DATA SHOWN:
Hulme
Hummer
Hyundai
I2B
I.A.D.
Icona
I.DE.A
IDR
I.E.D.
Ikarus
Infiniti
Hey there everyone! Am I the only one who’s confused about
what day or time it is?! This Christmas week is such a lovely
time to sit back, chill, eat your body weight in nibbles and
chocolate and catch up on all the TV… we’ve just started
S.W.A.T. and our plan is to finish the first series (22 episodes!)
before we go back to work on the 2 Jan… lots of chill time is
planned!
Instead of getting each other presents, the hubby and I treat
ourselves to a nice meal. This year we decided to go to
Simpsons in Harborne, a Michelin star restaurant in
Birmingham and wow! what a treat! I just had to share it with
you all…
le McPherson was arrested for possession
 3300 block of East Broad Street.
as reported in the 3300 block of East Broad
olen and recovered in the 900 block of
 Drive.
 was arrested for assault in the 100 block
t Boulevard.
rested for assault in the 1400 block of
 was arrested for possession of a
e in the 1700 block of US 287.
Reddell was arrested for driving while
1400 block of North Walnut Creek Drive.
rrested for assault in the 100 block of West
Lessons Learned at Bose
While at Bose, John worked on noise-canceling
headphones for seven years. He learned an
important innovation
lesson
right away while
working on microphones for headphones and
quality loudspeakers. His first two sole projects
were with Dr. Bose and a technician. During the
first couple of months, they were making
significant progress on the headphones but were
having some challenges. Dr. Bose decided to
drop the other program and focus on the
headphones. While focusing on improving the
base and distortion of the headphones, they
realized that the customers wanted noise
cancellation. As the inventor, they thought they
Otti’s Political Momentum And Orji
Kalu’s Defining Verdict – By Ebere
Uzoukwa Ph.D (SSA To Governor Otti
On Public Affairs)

TASK GOAL:
Taking the entries above, write out exactly each line from the one holding "quality loudspeakers. His" to the one holding "Otti’s Political Momentum And Orji", both included, and stop there.

SOLUTION FOR THIS EXERCISE:
quality loudspeakers. His first two sole projects
were with Dr. Bose and a technician. During the
first couple of months, they were making
significant progress on the headphones but were
having some challenges. Dr. Bose decided to
drop the other program and focus on the
headphones. While focusing on improving the
base and distortion of the headphones, they
realized that the customers wanted noise
cancellation. As the inventor, they thought they
Otti’s Political Momentum And Orji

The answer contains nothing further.